- Opening Delimiter -

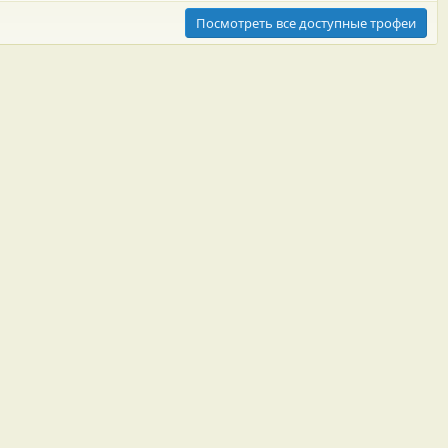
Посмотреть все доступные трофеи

- Closing Delimiter -
- Opening Delimiter -

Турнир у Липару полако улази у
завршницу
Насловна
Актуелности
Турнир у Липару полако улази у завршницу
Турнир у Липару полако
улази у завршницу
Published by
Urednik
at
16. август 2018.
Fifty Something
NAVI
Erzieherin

- Closing Delimiter -
- Opening Delimiter -

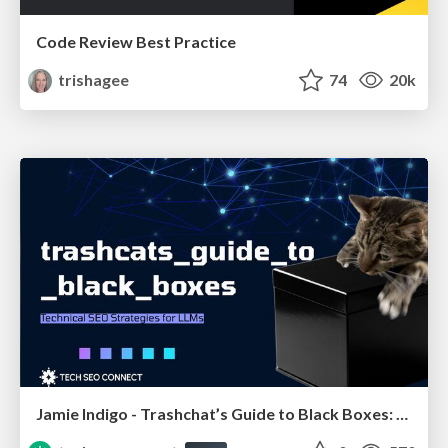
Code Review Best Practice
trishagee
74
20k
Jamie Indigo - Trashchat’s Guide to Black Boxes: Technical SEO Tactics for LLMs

- Closing Delimiter -

### Task goal:
If a line of the listing above holds the string "завршницу", copy it.

### Result of this task:
завршницу
Турнир у Липару полако улази у завршницу
улази у завршницу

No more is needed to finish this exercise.